## WHAT YOU HAVE TO DO
Each line from the one containing "kunstbenodigdheden" through the last line of the data below is to be written out verbatim, and nothing more.

○ ○ ○ ○ ○

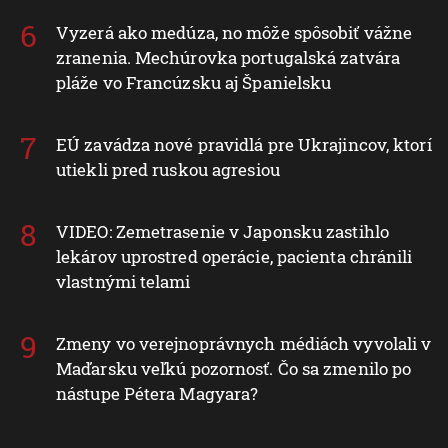
Vyzerá ako medúza, no môže spôsobiť vážne
zranenia. Mechúrovka portugalská zatvára
pláže vo Francúzsku aj Španielsku
EÚ zavádza nové pravidlá pre Ukrajincov, ktorí
utiekli pred ruskou agresiou
VIDEO: Zemetrasenie v Japonsku zastihlo
lekárov uprostred operácie, pacienta chránili
vlastnými telami
Zmeny vo verejnoprávnych médiách vyvolali v
Maďarsku veľkú pozornosť. Čo sa zmenilo po
nástupe Pétera Magyara?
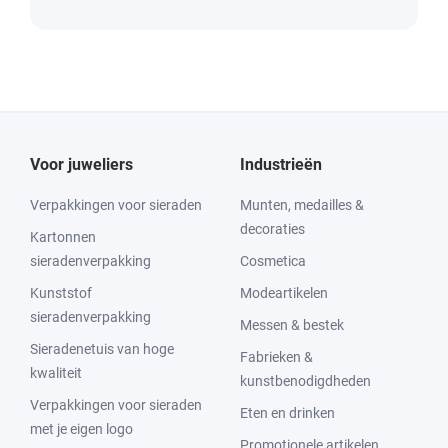
Voor juweliers
Industrieën
Verpakkingen voor sieraden
Munten, medailles &
decoraties
Kartonnen
sieradenverpakking
Cosmetica
Kunststof
Modeartikelen
sieradenverpakking
Messen & bestek
Sieradenetuis van hoge
Fabrieken &
kwaliteit
kunstbenodigdheden
Verpakkingen voor sieraden
Eten en drinken
met je eigen logo
Promotionele artikelen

○ ○ ○ ○ ○

## EXERCISE RESULT
kunstbenodigdheden
Verpakkingen voor sieraden
Eten en drinken
met je eigen logo
Promotionele artikelen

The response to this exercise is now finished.